6. Creditor Rights and Ranking in Liquidation
In liquidation, the distribution logic is not “first to demand gets paid.” It is governed by legal ranking and procedural fairness. Key issues include:
- identification and verification of creditor claims,
- handling contested claims,
- applying priority rules (secured vs. unsecured, statutory preferences where applicable),
- and ensuring that payments follow proper order.
From a lender’s perspective, the critical question is whether the lender’s security is “litigation-resistant”: clearly documented, properly perfected, and priority-safe.
7. Contracts, Employees, and Ongoing Operations
Liquidation does not always mean operations stop immediately. Some companies continue limited operations to preserve value:
- finishing projects,
- selling inventory normally,
- maintaining assets to prevent loss,
- collecting receivables efficiently.
Contract termination, employee issues, and ongoing obligations must be managed carefully because:
- improper termination can create new liabilities,
- operational disorder can reduce recoveries,
- and disputes can delay completion.
8. Common Risks and Disputes in Liquidation
8.1. Hidden Encumbrances and Title Problems
Assets might be leased or owned by third parties. If the company does not own the asset, it cannot realize it for creditors. This is a common recovery surprise.

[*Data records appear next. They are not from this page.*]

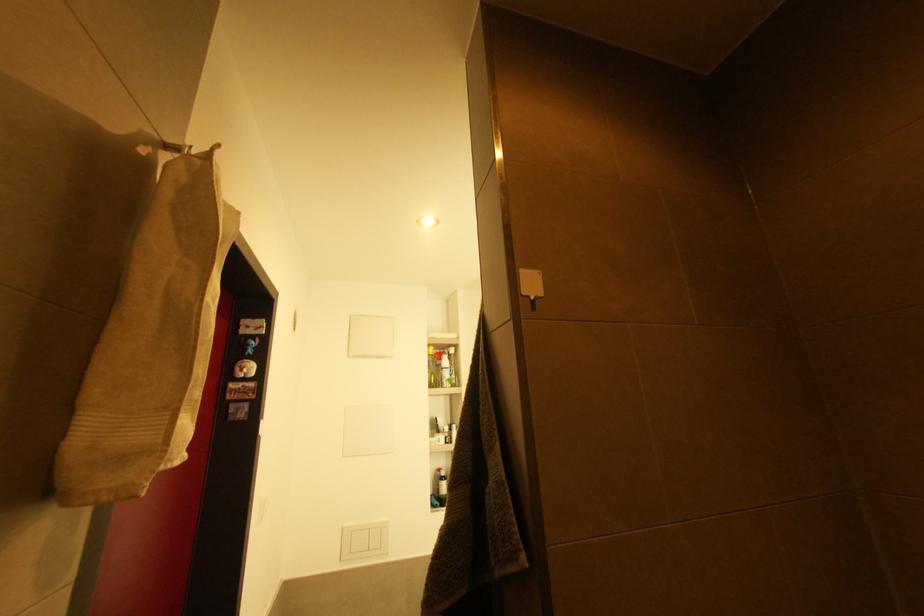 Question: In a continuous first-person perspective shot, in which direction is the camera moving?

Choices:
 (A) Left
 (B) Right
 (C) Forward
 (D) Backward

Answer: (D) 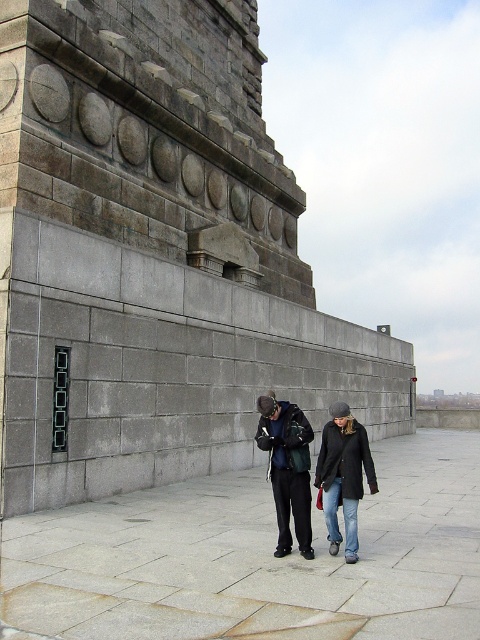 Question: Estimate the real-world distances between objects in this image. Which object is farther from the dark gray fabric jacket at center?

Choices:
 (A) gray stone monument at center
 (B) denim jacket at lower right
 (C) matte black jacket at center

Answer: (A)

Question: Does gray stone monument at center have a larger size compared to denim jacket at lower right?

Choices:
 (A) no
 (B) yes

Answer: (B)

Question: Among these objects, which one is farthest from the camera?

Choices:
 (A) dark gray fabric jacket at center
 (B) denim jacket at lower right
 (C) gray stone monument at center

Answer: (C)

Question: Is matte black jacket at center positioned at the back of dark gray fabric jacket at center?

Choices:
 (A) yes
 (B) no

Answer: (B)

Question: Which object appears farthest from the camera in this image?

Choices:
 (A) denim jacket at lower right
 (B) dark gray fabric jacket at center

Answer: (B)

Question: Is gray stone monument at center smaller than dark gray fabric jacket at center?

Choices:
 (A) no
 (B) yes

Answer: (A)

8.2. Fraudulent Transfers and Avoidance Challenges
Creditors may challenge transfers made before or during liquidation if they appear to harm creditor equality. Transactions at undervalue or transfers to related parties are particularly vulnerable.
8.3. Asset Undervaluation
If assets are sold in a distressed “fire sale,” proceeds may be far below economic value. Disputes can arise over valuation methods and sale process integrity.
8.4. Priority Litigation
Competing creditors may dispute ranking, especially if registries are inconsistent or collateral descriptions are vague.

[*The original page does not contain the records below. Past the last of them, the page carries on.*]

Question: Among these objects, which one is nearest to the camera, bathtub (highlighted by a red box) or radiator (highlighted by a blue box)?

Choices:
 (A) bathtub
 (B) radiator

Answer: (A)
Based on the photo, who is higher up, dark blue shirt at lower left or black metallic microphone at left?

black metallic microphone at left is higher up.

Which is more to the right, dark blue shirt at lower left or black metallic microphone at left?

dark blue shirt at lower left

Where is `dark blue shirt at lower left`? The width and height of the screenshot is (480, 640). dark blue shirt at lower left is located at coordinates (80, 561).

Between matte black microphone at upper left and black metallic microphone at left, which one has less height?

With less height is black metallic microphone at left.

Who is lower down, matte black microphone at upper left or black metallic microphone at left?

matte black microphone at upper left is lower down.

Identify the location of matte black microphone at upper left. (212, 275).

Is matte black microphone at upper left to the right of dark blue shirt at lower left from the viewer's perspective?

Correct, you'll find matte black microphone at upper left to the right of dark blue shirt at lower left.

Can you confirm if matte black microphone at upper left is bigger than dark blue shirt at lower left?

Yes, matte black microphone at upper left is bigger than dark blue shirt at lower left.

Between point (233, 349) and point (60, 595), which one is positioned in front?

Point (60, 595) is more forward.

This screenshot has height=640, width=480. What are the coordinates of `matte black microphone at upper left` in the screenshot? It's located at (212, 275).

9. Practical Checklist for Stakeholders
For shareholders:
- assume residual position; plan for “zero until proven surplus”

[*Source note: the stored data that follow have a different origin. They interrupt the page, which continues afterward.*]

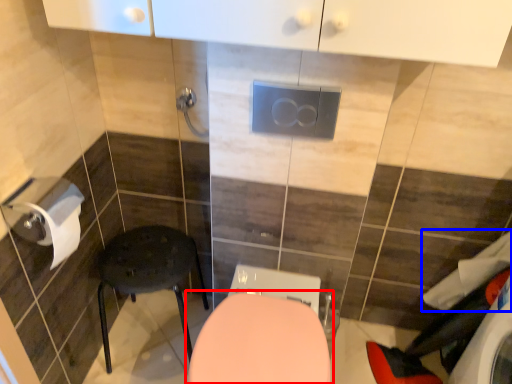 Question: Which object is further to the camera taking this photo, toilet (highlighted by a red box) or laundry (highlighted by a blue box)?

Choices:
 (A) toilet
 (B) laundry

Answer: (B) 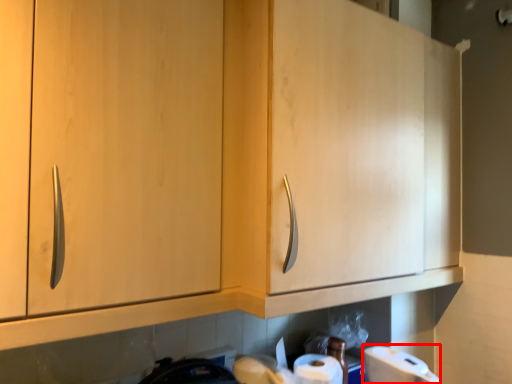 Question: From the image's perspective, what is the correct spatial relationship of toilet paper (annotated by the red box) in relation to cabinetry?

Choices:
 (A) below
 (B) above

Answer: (A)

- ensure transparency to avoid personal liability accusations.
For secured creditors:
- confirm perfection evidence and registry consistency,
- monitor collateral condition and sale strategy,
- prepare for priority disputes with documentation.
For buyers of liquidation assets:
- verify title and encumbrances,
- check whether assets are subject to pledges, mortgages, or third-party ownership,
- demand registry-proof transfer evidence.
For liquidators:
- maintain records and follow statutory process,
- avoid preferential or undervalue transfers,
- protect creditor equality and maximize estate value.
Conclusion
During liquidation in Turkey, company assets remain owned by the company and form a liquidation estate dedicated to paying creditors before shareholders receive anything. Security interests continue to burden assets, and creditor ranking shapes distribution. The practical success of liquidation—measured as value preserved and disputes avoided—depends on disciplined asset management, clear documentation of security and ownership, and careful adherence to procedural rules. For investors and lenders, the key is not only having rights on paper, but having rights that withstand liquidation scrutiny.